Pacific and Indian ocean island states have become venues for competition between the US and China, which values their location and their diplomatic support, especially as Beijing seeks to turn more countries against Taiwan.
The US has territories in the region, like Guam, and partnerships with other countries there, but Palau, Micronesia, and the Marshall Islands have signed Compacts of Free Association with the US, which are "even closer than alliances in a way," Derek Grossman, a senior defense analyst at the Rand Corporation, told Insider.
"These countries outsource their militaries to the United States, and the US gets near-exclusive access to an area [of the Pacific] that's the size of the continental US," Grossman said.
Their location in the Second Island Chain provides what Grossman called "uninhibited sea lines of communication" from Hawaii to to the First Island Chain, which includes Taiwan and the Philippines.
"It's a really big deal" for the US to have those compacts "so the US military can maintain this near-exclusive access to the area," Grossman added.
The US military command responsible for the area changed its name from Pacific Command to Indo-Pacific Command in 2018 to reflect what US officials said were linkages between the Pacific and Indian oceans.
The US approach to security in the region "doesn't stop at the Straits of Malacca," Assistant Secretary of State David Stilwell said at a briefing before Pompeo's trip.
The US, like India, is wary of Beijing's growing presence in the Indian Ocean — specifically in the Maldives and Sri Lanka.
In Sri Lanka, Pompeo touted US engagement, saying the US "won't show up with debt packages that a country can't possibly repay" — likely referring to a deal that gave China long-term access to a port there.
In Maldives, Pompeo announced the opening of the US's first embassy there. "Your role here in the Indo-Pacific and in the international community is increasingly important, and my country wants to remain a good partner," Pompeo said while there.
Indian Ocean island nations will play "a key role" in geopolitical competition there, and boosting engagement with them will be "a priority for many," Darshana Baruah, an expert on the region at the Carnegie Endowment for International Peace, told Insider.
Baruah said Pompeo's visit, as well as the US-Maldives defense agreement announced in September, "reflects Washington's increasing interest" but noted that the US's overall presence in the region is still "quite thin."
"Exercises, training, and even port calls from the US Navy ... especially beyond Maldives [are] weak," Baruah said. "Given Washington's priorities in the Pacific and the Middle East, we are yet to see how and to what degree is the US willing to invest in the Indian Ocean."
An existential blind spot
In the weeks after Esper's and Pompeo's trips, the US government has touted its economic engagement and other development initiatives across the region.
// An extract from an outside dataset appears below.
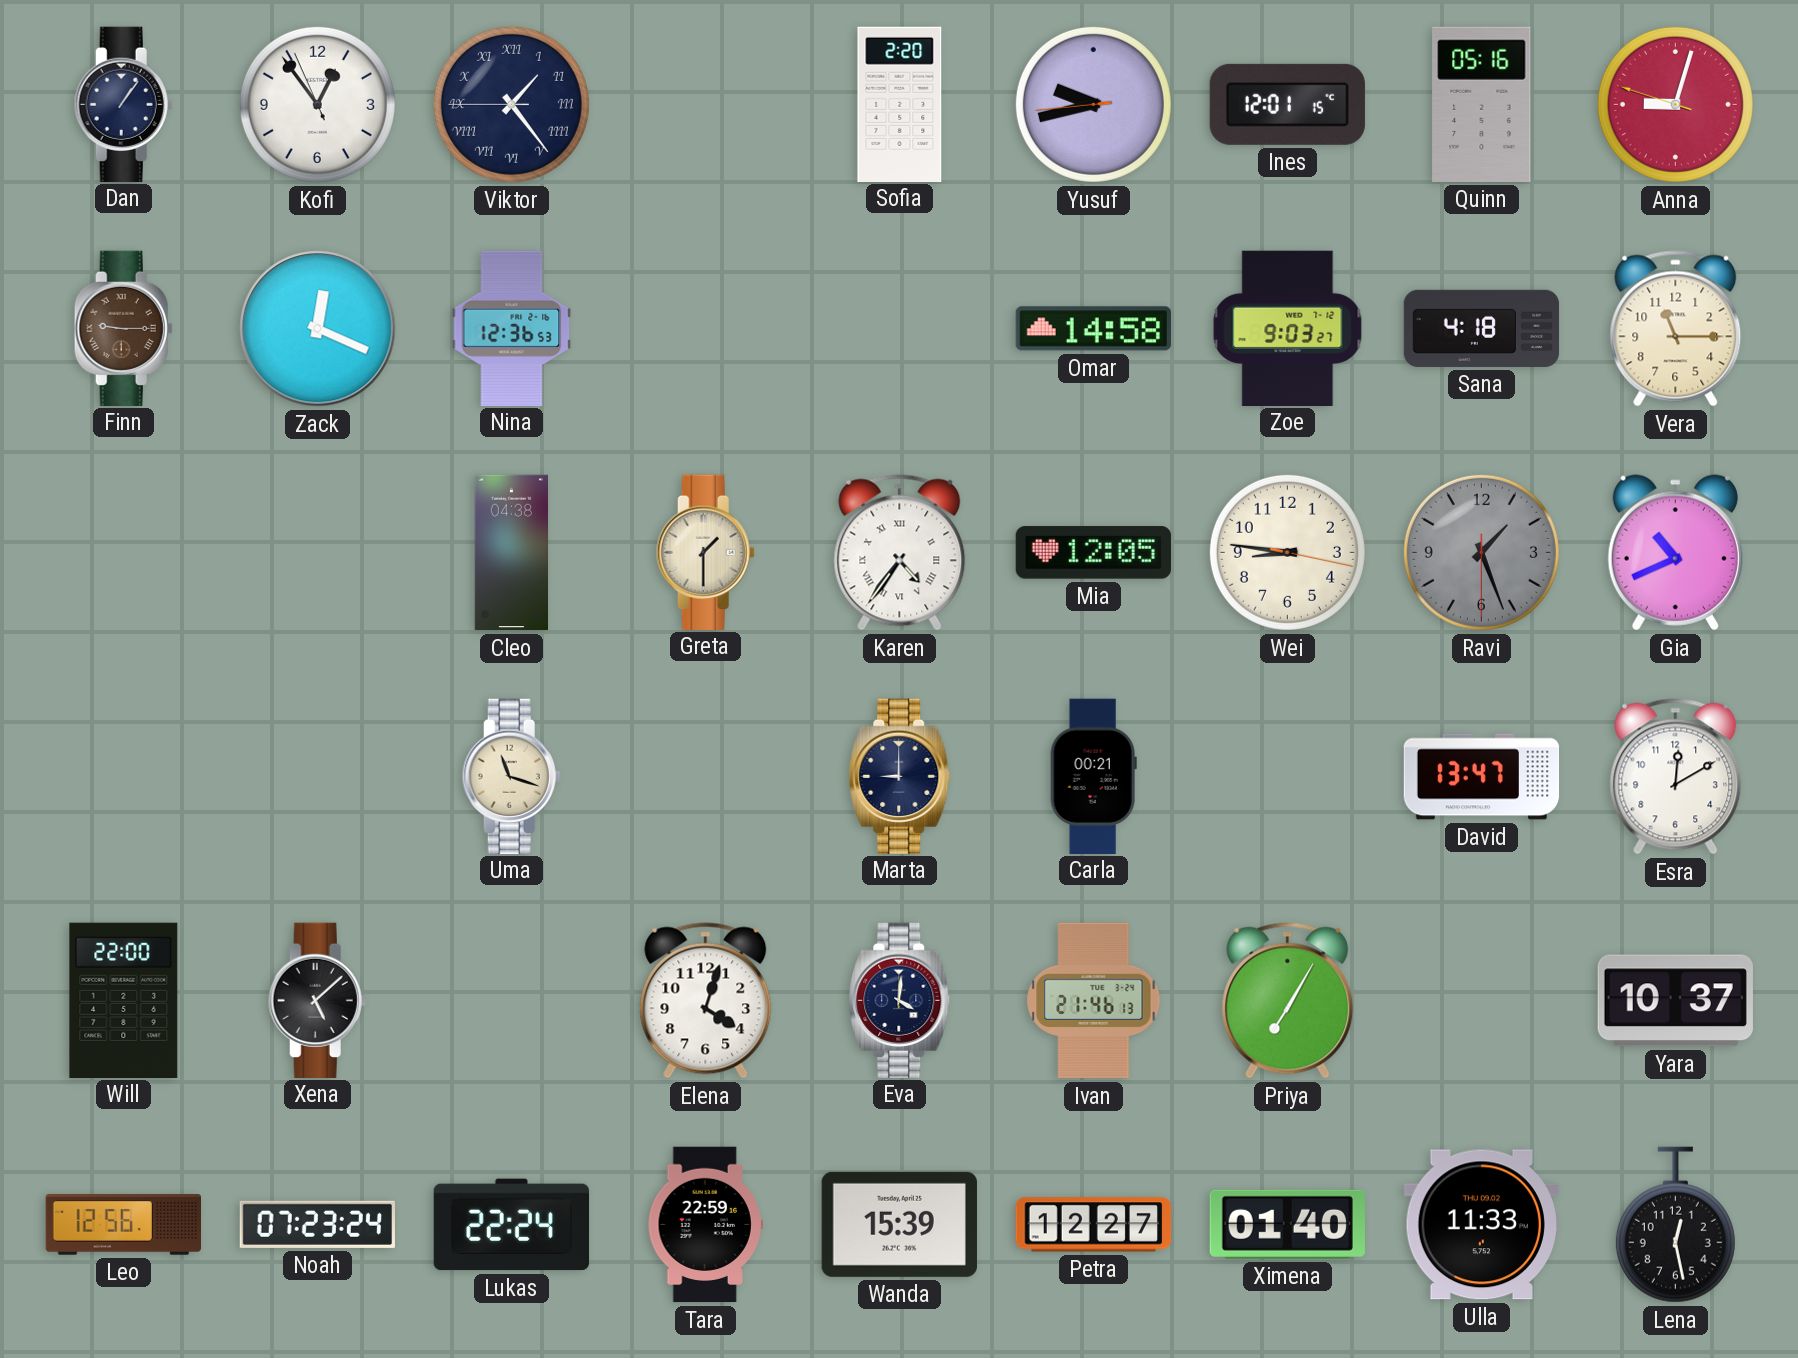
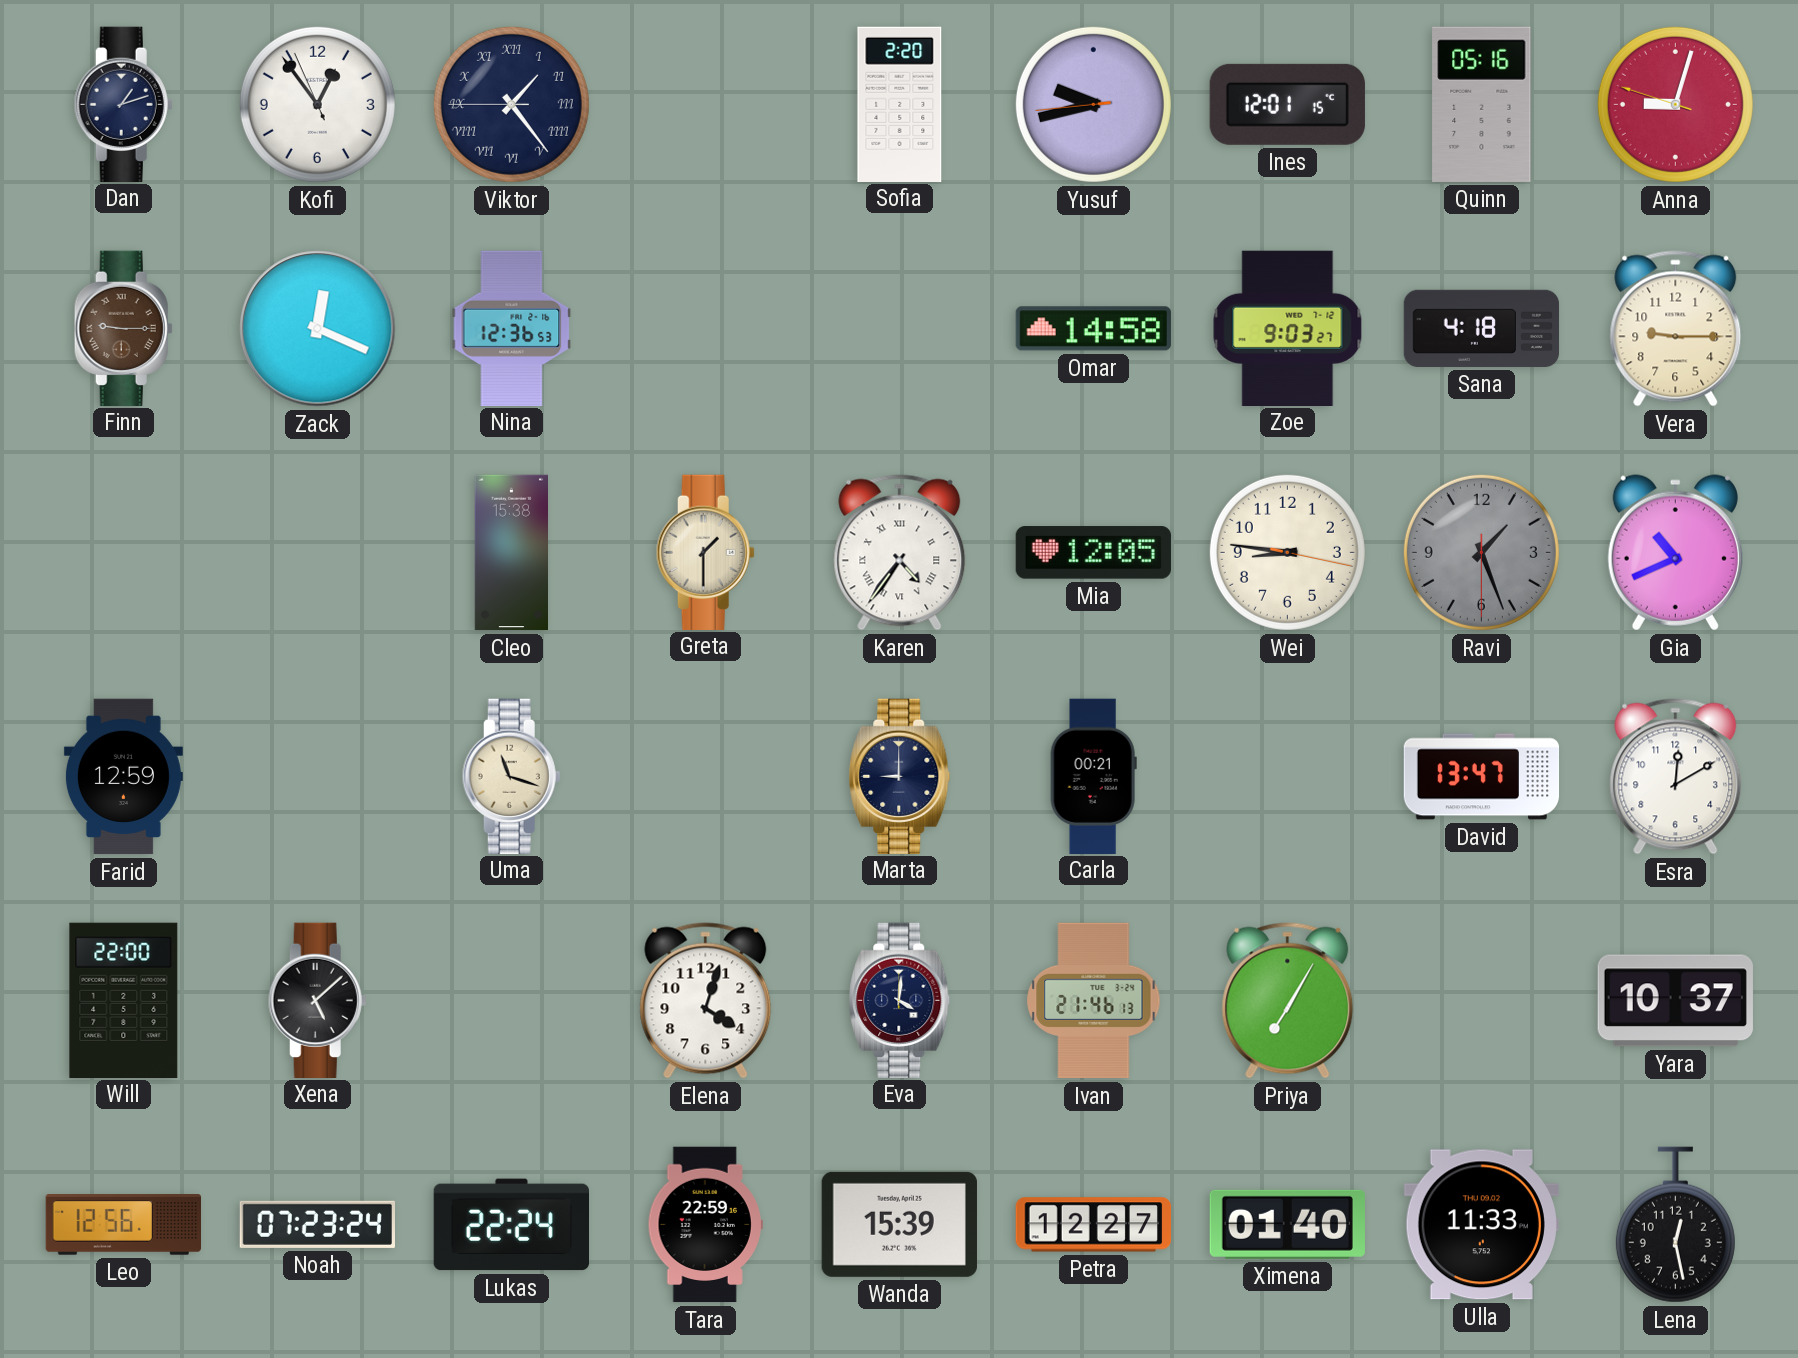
Dan: 1:06 -> 1:12
Vera: 11:15 -> 9:15
Cleo: 04:38 -> 15:38
Farid: none -> 12:59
Military interactions have also continued.
But that engagement is undercut by what many of those countries see as US disregard for climate change.
"That's our one huge blind spot," Grossman said. "It's an existential issue for these countries. They're already seeing the oceans rise. They may not be around in 50 to 100 years because of it."
One of President Donald Trump's first acts was withdrawing from the Paris climate accord, an agreement that Pompeo called "a joke" while in Maldives, where climate change is already having an impact.
Australia, one of the US's closest allies, remains in the Paris deal but hasn't done much else. A lack of action hurts the standing of both in the region, according to Herve Lemahieu, an expert at Australia's Lowy Institute think tank.
"The existential threat in the Pacific is not China. It's climate change," Lemahieu told Insider in an October interview.
President-elect Joe Biden has pledged to rejoin the Paris deal. Pacific Island states welcome that, but a divided government may keep Biden from doing much more.
Governments that want those countries' support have to show they take climate change seriously, Lemahieu said.
"The superpowers that look like they are most engaged on the issues" Pacific and Indian Ocean states care about "will command the greatest soft power," Lemahieu said.